Grave matters: Gettysburg connection

NEW MATAMORAS-The almost 183-year-old Grandview Cemetery set in the countryside just off Grandview Hill Road is the resting place for what Matamoras Historical Society President John Miller said is a large number of Civil War veterans for such a rural area. Included in this number is his great-great-uncle, who like so many buried there, has his own individual story.

It was the summer of 1861, and on the side of what is now Ohio 260 in New Matamoras, 17-year-old Andrew VanEman Wilson, one of nine children, was working the field of a local farm when a fife and drum corps-a trio of a flag-carrier, a drummer and a fifer-marched down the road, playing patriotic music and recruiting men to join the Union Army.

Wilson ran home and immediately told his parents he wanted to enlist.

“He found out you had to be 18, so he told them his birthday was earlier than it really was,” Miller said.

Wilson’s plan worked. He was mustered into the 77th Ohio Infantry, Company C, formed at Camp Tupper in Marietta under Col. Jesse Hildebrand that September. The all-volunteer group was to serve for three years.
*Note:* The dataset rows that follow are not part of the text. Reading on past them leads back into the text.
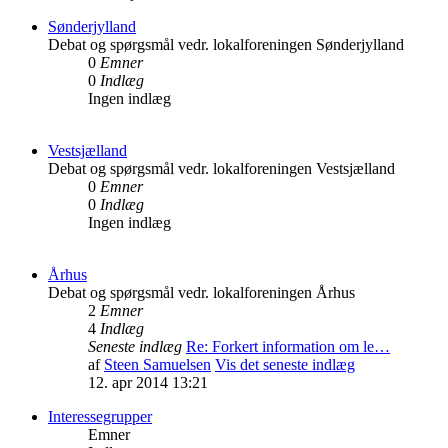
Sønderjylland
Debat og spørgsmål vedr. lokalforeningen Sønderjylland
0
Emner
0
Indlæg
Ingen indlæg
Vestsjælland
Debat og spørgsmål vedr. lokalforeningen Vestsjælland
0
Emner
0
Indlæg
Ingen indlæg
Århus
Debat og spørgsmål vedr. lokalforeningen Århus
2
Emner
4
Indlæg
Seneste indlæg
Re: Forkert information om le…
af
Steen Samuelsen
Vis det seneste indlæg
12. apr 2014 13:21
Interessegrupper
Emner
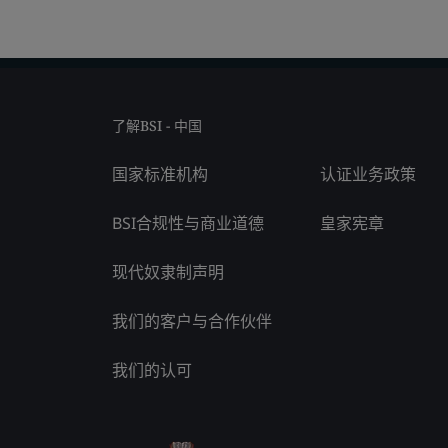
了解BSI - 中国
国家标准机构
认证业务政策
BSI合规性与商业道德
皇家宪章
现代奴隶制声明
我们的客户与合作伙伴
我们的认可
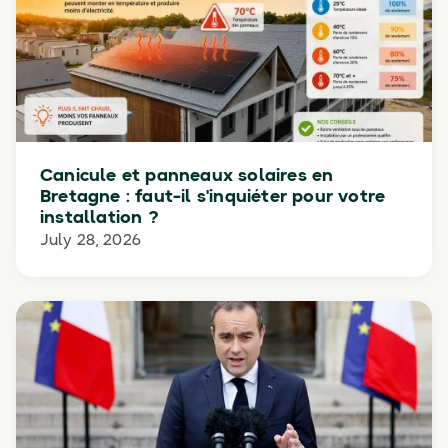
Canicule et panneaux solaires en
Bretagne : faut-il s'inquiéter pour votre
installation ?
July 28, 2026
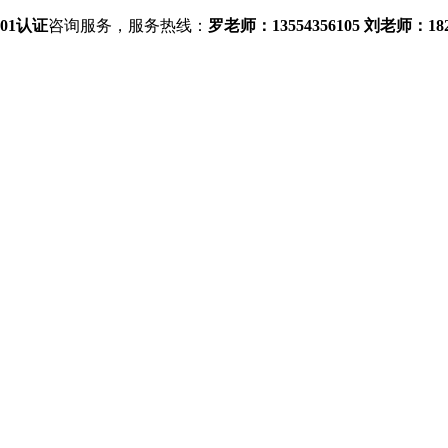
5001认证
咨询服务，服务热线：
罗老师：13554356105 刘老师：1827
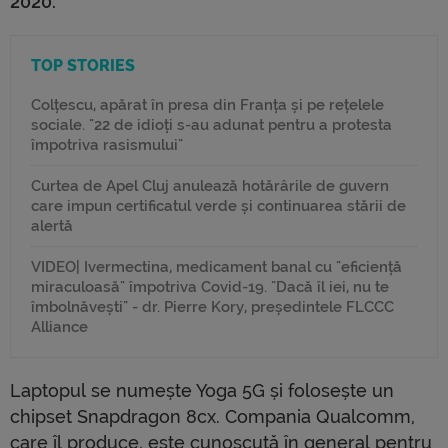
2020.
TOP STORIES
Colțescu, apărat în presa din Franța și pe rețelele
sociale. "22 de idioți s-au adunat pentru a protesta
împotriva rasismului"
Curtea de Apel Cluj anulează hotărârile de guvern
care impun certificatul verde și continuarea stării de
alertă
VIDEO| Ivermectina, medicament banal cu "eficiență
miraculoasă" împotriva Covid-19. "Dacă îl iei, nu te
îmbolnăvești" - dr. Pierre Kory, președintele FLCCC
Alliance
Laptopul se numește Yoga 5G și folosește un
chipset Snapdragon 8cx. Compania Qualcomm,
care îl produce, este cunoscută în general pentru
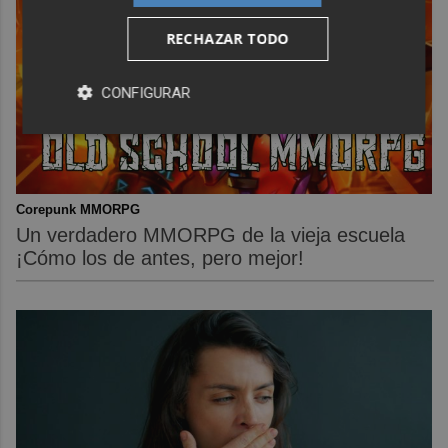
RECHAZAR TODO
CONFIGURAR
Corepunk MMORPG
Un verdadero MMORPG de la vieja escuela
¡Cómo los de antes, pero mejor!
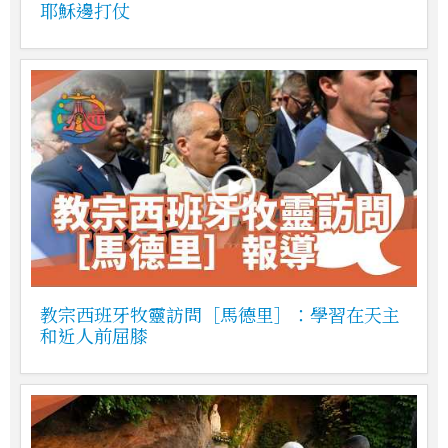
耶穌邊打仗
教宗西班牙牧靈訪問［馬德里］：學習在天主
和近人前屈膝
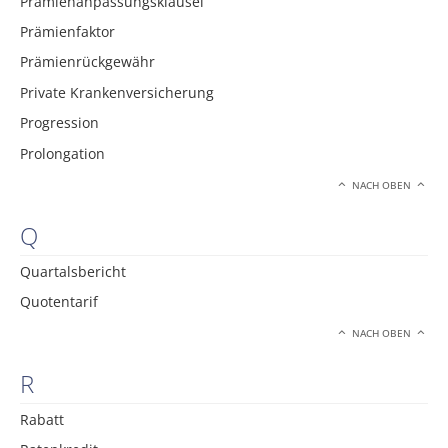
Prämienanpassungsklausel
Prämienfaktor
Prämienrückgewähr
Private Krankenversicherung
Progression
Prolongation
NACH OBEN
Q
Quartalsbericht
Quotentarif
NACH OBEN
R
Rabatt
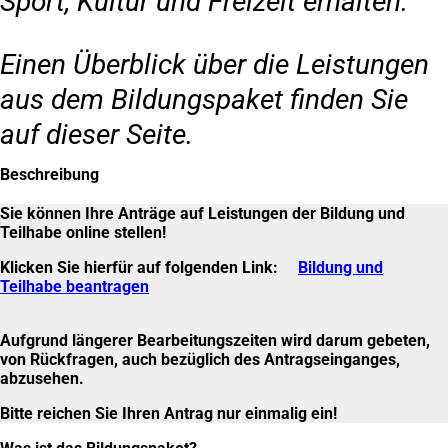
Sport, Kultur und Freizeit erhalten.
Einen Überblick über die Leistungen
aus dem Bildungspaket finden Sie
auf dieser Seite.
Beschreibung
Sie können Ihre Anträge auf Leistungen der Bildung und
Teilhabe online stellen!
Klicken Sie hierfür auf folgenden Link:
Bildung und
Teilhabe beantragen
(Öffnet
in
einem
Aufgrund längerer Bearbeitungszeiten wird darum gebeten,
neuen
von Rückfragen, auch bezüglich des Antragseinganges,
Tab)
abzusehen.
Bitte reichen Sie Ihren Antrag nur einmalig ein!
According to a report by Mike Mangus, a specialist for the Ohio State University published by the Ohio Civil War Central records, Wilson’s regiment moved on to Paducah, Ky., and fought in battles along the Tennessee River, Mississippi, Arkansas, Illinois and other bordering states, attempting to destroy southern railroads and fighting skirmishes with Confederate troops throughout the war.

Mangus also wrote about the 77th Ohio Infantry’s part in the capture of Mobile, Ala., and about its center position in the Battle of Shiloh, a major battle in Pittsburgh’s Landing, Tenn. that resulted in a Union victory.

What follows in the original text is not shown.